▶ **Your task**: Please restate the entries verbatim. The copy should hold no pictures.

▶ **Data section**:
◆ ◆ ◆ ◆ ◆
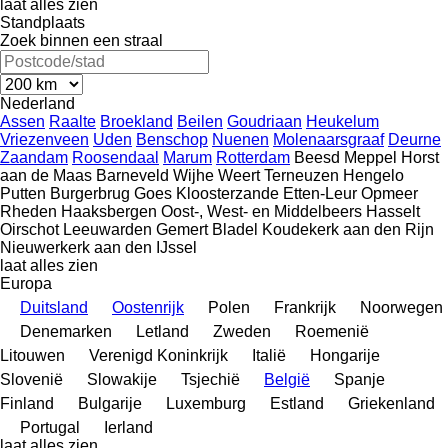
laat alles zien
Standplaats
Zoek binnen een straal
Nederland
Assen
Raalte
Broekland
Beilen
Goudriaan
Heukelum
Vriezenveen
Uden
Benschop
Nuenen
Molenaarsgraaf
Deurne
Zaandam
Roosendaal
Marum
Rotterdam
Beesd
Meppel
Horst
aan de Maas
Barneveld
Wijhe
Weert
Terneuzen
Hengelo
Putten
Burgerbrug
Goes
Kloosterzande
Etten-Leur
Opmeer
Rheden
Haaksbergen
Oost-, West- en Middelbeers
Hasselt
Oirschot
Leeuwarden
Gemert
Bladel
Koudekerk aan den Rijn
Nieuwerkerk aan den IJssel
laat alles zien
Europa
Duitsland
Oostenrijk
Polen
Frankrijk
Noorwegen
Denemarken
Letland
Zweden
Roemenië
Litouwen
Verenigd Koninkrijk
Italië
Hongarije
Slovenië
Slowakije
Tsjechië
België
Spanje
Finland
Bulgarije
Luxemburg
Estland
Griekenland
Portugal
Ierland
laat alles zien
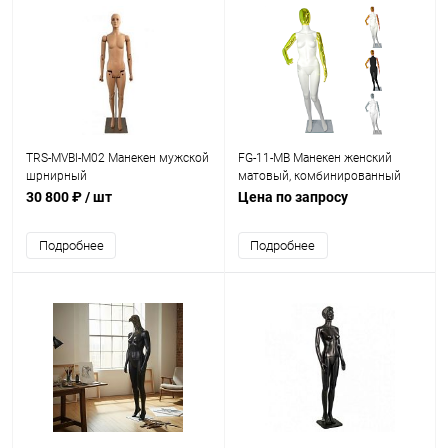
TRS-MVBI-M02 Манекен мужской
FG-11-MB Манекен женский
шрнирный
матовый, комбинированный
30 800 ₽
/ шт
Цена по запросу
Подробнее
Подробнее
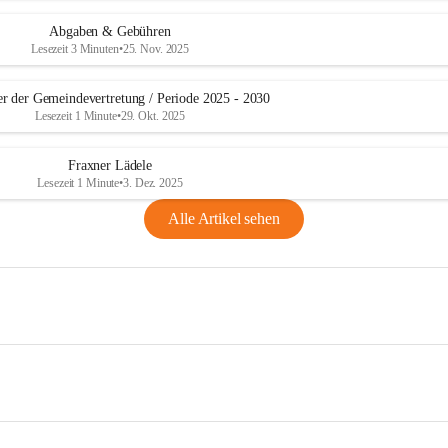
Abgaben & Gebühren
Lesezeit 3 Minuten
•
25. Nov. 2025
er der Gemeindevertretung / Periode 2025 - 2030
Lesezeit 1 Minute
•
29. Okt. 2025
Fraxner Lädele
Lesezeit 1 Minute
•
3. Dez. 2025
Alle Artikel sehen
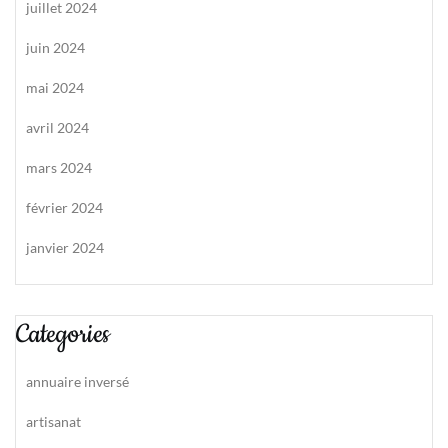
juillet 2024
juin 2024
mai 2024
avril 2024
mars 2024
février 2024
janvier 2024
Categories
annuaire inversé
artisanat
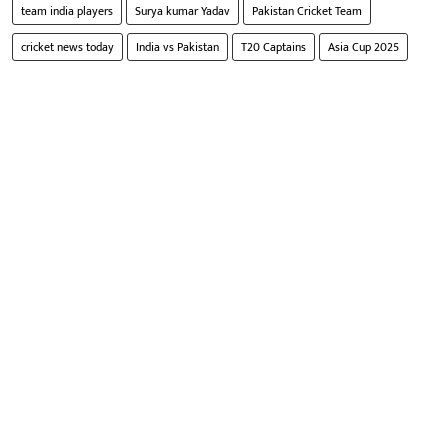
team india players
Surya kumar Yadav
Pakistan Cricket Team
cricket news today
India vs Pakistan
T20 Captains
Asia Cup 2025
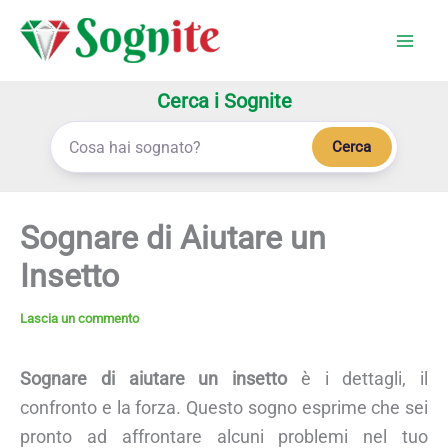
Vai
al
contenuto
Cerca i Sognite
Cerca
Sognare di Aiutare un
Insetto
Lascia un commento
Sognare di aiutare un insetto
è i dettagli, il
confronto e la forza. Questo sogno esprime che sei
pronto ad affrontare alcuni problemi nel tuo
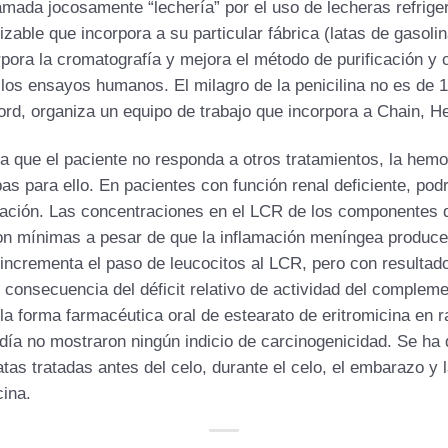
amada jocosamente “lechería” por el uso de lecheras refriger
izable que incorpora a su particular fábrica (latas de gasolin
pora la cromatografía y mejora el método de purificación y c
r los ensayos humanos. El milagro de la penicilina no es de 
ord, organiza un equipo de trabajo que incorpora a Chain, H
a que el paciente no responda a otros tratamientos, la hemo
as para ello. En pacientes con función renal deficiente, po
uración. Las concentraciones en el LCR de los componentes 
on mínimas a pesar de que la inflamación meníngea produce
crementa el paso de leucocitos al LCR, pero con resultados 
, consecuencia del déficit relativo de actividad del complem
 la forma farmacéutica oral de estearato de eritromicina en 
día no mostraron ningún indicio de carcinogenicidad. Se ha 
tas tratadas antes del celo, durante el celo, el embarazo y 
cina.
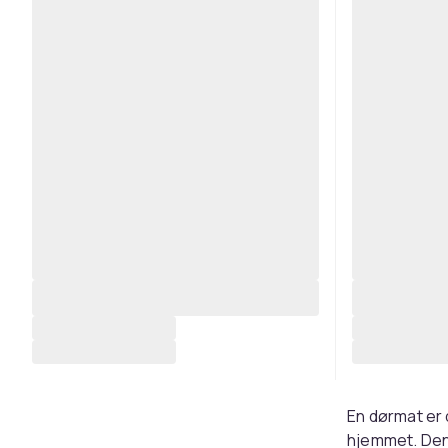
En dørmat er 
hjemmet. Den f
◆ ◆ ◆ ◆ ◆
▶ **Solution**:
laat alles zien
Standplaats
Zoek binnen een straal
Nederland
Assen
Raalte
Broekland
Beilen
Goudriaan
Heukelum
Vriezenveen
Uden
Benschop
Nuenen
Molenaarsgraaf
Deurne
Zaandam
Roosendaal
Marum
Rotterdam
Beesd
Meppel
Horst
aan de Maas
Barneveld
Wijhe
Weert
Terneuzen
Hengelo
Putten
Burgerbrug
Goes
Kloosterzande
Etten-Leur
Opmeer
Rheden
Haaksbergen
Oost-, West- en Middelbeers
Hasselt
Oirschot
Leeuwarden
Gemert
Bladel
Koudekerk aan den Rijn
Nieuwerkerk aan den IJssel
laat alles zien
Europa
Duitsland
Oostenrijk
Polen
Frankrijk
Noorwegen
Denemarken
Letland
Zweden
Roemenië
Litouwen
Verenigd Koninkrijk
Italië
Hongarije
Slovenië
Slowakije
Tsjechië
België
Spanje
Finland
Bulgarije
Luxemburg
Estland
Griekenland
Portugal
Ierland
laat alles zien
TRS-MVBI-M02 Манекен мужской
FG-11-MB Манекен женский
шрнирный
матовый, комбинированный
30 800 ₽
/ шт
Цена по запросу
Подробнее
Подробнее
Abgaben & Gebühren
Lesezeit 3 Minuten
•
25. Nov. 2025
er der Gemeindevertretung / Periode 2025 - 2030
Lesezeit 1 Minute
•
29. Okt. 2025
Fraxner Lädele
Lesezeit 1 Minute
•
3. Dez. 2025
Alle Artikel sehen
juillet 2024
juin 2024
mai 2024
avril 2024
mars 2024
février 2024
janvier 2024
Categories
annuaire inversé
artisanat
team india players
Surya kumar Yadav
Pakistan Cricket Team
cricket news today
India vs Pakistan
T20 Captains
Asia Cup 2025
Vai
al
contenuto
Cerca i Sognite
Cerca
Sognare di Aiutare un
Insetto
Lascia un commento
Sognare di aiutare un insetto
è i dettagli, il
confronto e la forza. Questo sogno esprime che sei
pronto ad affrontare alcuni problemi nel tuo
amada jocosamente “lechería” por el uso de lecheras refriger
izable que incorpora a su particular fábrica (latas de gasolin
pora la cromatografía y mejora el método de purificación y c
r los ensayos humanos. El milagro de la penicilina no es de 
ord, organiza un equipo de trabajo que incorpora a Chain, H
a que el paciente no responda a otros tratamientos, la hemo
as para ello. En pacientes con función renal deficiente, po
uración. Las concentraciones en el LCR de los componentes 
on mínimas a pesar de que la inflamación meníngea produce
crementa el paso de leucocitos al LCR, pero con resultados 
, consecuencia del déficit relativo de actividad del complem
 la forma farmacéutica oral de estearato de eritromicina en 
día no mostraron ningún indicio de carcinogenicidad. Se ha 
tas tratadas antes del celo, durante el celo, el embarazo y 
cina.
En dørmat er 
hjemmet. Den f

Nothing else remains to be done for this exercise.